» **REQUIREMENT**:
Repeat each record below exactly, dropping the pictures.

» **TASK MATERIAL**:
========

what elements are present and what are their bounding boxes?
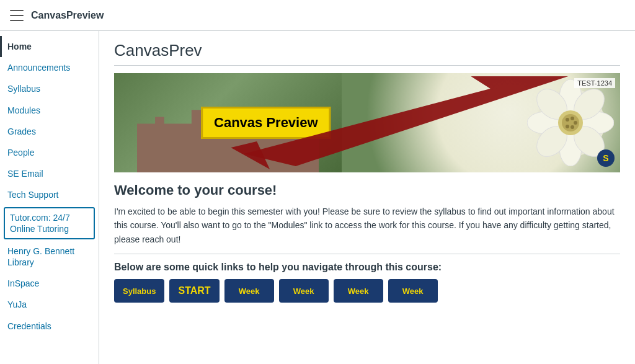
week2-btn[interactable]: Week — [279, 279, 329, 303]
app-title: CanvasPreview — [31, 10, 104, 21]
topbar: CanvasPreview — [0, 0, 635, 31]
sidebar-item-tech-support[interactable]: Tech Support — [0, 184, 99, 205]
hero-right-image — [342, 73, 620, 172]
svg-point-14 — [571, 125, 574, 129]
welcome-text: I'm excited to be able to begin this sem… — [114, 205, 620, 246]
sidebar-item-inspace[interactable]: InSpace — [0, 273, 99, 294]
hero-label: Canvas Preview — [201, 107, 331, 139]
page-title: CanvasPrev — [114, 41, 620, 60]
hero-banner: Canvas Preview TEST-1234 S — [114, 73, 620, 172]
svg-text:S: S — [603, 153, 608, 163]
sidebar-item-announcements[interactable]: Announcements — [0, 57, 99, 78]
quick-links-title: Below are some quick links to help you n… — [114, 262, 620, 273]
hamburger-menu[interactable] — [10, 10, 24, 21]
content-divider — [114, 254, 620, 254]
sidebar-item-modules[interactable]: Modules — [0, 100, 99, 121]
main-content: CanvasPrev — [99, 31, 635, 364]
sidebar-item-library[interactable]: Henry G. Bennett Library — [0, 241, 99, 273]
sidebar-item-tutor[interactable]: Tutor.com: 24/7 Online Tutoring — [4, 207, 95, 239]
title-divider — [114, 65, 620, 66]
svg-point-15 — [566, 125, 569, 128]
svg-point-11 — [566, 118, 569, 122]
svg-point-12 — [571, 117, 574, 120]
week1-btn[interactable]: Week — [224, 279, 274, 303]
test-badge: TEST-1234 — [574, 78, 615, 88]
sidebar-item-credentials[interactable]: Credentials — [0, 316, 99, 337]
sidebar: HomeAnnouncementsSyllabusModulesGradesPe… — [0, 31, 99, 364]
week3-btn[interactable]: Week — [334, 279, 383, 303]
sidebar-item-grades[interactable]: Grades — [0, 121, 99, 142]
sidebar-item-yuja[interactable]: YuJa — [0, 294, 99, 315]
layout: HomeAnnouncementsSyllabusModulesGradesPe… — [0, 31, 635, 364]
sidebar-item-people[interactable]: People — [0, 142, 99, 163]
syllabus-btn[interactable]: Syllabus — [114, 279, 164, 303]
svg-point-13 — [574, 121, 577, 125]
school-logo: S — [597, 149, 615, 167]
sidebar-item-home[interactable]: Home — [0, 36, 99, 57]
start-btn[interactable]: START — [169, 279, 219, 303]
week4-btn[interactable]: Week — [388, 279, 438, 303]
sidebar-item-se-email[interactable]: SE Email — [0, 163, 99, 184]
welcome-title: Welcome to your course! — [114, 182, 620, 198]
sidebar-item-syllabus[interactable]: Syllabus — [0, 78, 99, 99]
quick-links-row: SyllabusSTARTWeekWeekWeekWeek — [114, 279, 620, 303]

========

» **WRITTEN ANSWER**:
what elements are present and what are their bounding boxes?
week2-btn[interactable]: Week — [279, 279, 329, 303]
app-title: CanvasPreview — [31, 10, 104, 21]
topbar: CanvasPreview — [0, 0, 635, 31]
sidebar-item-tech-support[interactable]: Tech Support — [0, 184, 99, 205]
hero-right-image — [342, 73, 620, 172]
svg-point-14 — [571, 125, 574, 129]
welcome-text: I'm excited to be able to begin this sem… — [114, 205, 620, 246]
sidebar-item-inspace[interactable]: InSpace — [0, 273, 99, 294]
hero-label: Canvas Preview — [201, 107, 331, 139]
page-title: CanvasPrev — [114, 41, 620, 60]
hero-banner: Canvas Preview TEST-1234 S — [114, 73, 620, 172]
svg-text:S: S — [603, 153, 608, 163]
sidebar-item-announcements[interactable]: Announcements — [0, 57, 99, 78]
quick-links-title: Below are some quick links to help you n… — [114, 262, 620, 273]
hamburger-menu[interactable] — [10, 10, 24, 21]
content-divider — [114, 254, 620, 254]
sidebar-item-modules[interactable]: Modules — [0, 100, 99, 121]
main-content: CanvasPrev — [99, 31, 635, 364]
sidebar-item-library[interactable]: Henry G. Bennett Library — [0, 241, 99, 273]
sidebar-item-tutor[interactable]: Tutor.com: 24/7 Online Tutoring — [4, 207, 95, 239]
title-divider — [114, 65, 620, 66]
svg-point-15 — [566, 125, 569, 128]
svg-point-11 — [566, 118, 569, 122]
svg-point-12 — [571, 117, 574, 120]
week1-btn[interactable]: Week — [224, 279, 274, 303]
test-badge: TEST-1234 — [574, 78, 615, 88]
sidebar-item-credentials[interactable]: Credentials — [0, 316, 99, 337]
sidebar: HomeAnnouncementsSyllabusModulesGradesPe… — [0, 31, 99, 364]
week3-btn[interactable]: Week — [334, 279, 383, 303]
sidebar-item-grades[interactable]: Grades — [0, 121, 99, 142]
sidebar-item-yuja[interactable]: YuJa — [0, 294, 99, 315]
layout: HomeAnnouncementsSyllabusModulesGradesPe… — [0, 31, 635, 364]
sidebar-item-people[interactable]: People — [0, 142, 99, 163]
syllabus-btn[interactable]: Syllabus — [114, 279, 164, 303]
svg-point-13 — [574, 121, 577, 125]
school-logo: S — [597, 149, 615, 167]
sidebar-item-home[interactable]: Home — [0, 36, 99, 57]
start-btn[interactable]: START — [169, 279, 219, 303]
week4-btn[interactable]: Week — [388, 279, 438, 303]
sidebar-item-se-email[interactable]: SE Email — [0, 163, 99, 184]
welcome-title: Welcome to your course! — [114, 182, 620, 198]
sidebar-item-syllabus[interactable]: Syllabus — [0, 78, 99, 99]
quick-links-row: SyllabusSTARTWeekWeekWeekWeek — [114, 279, 620, 303]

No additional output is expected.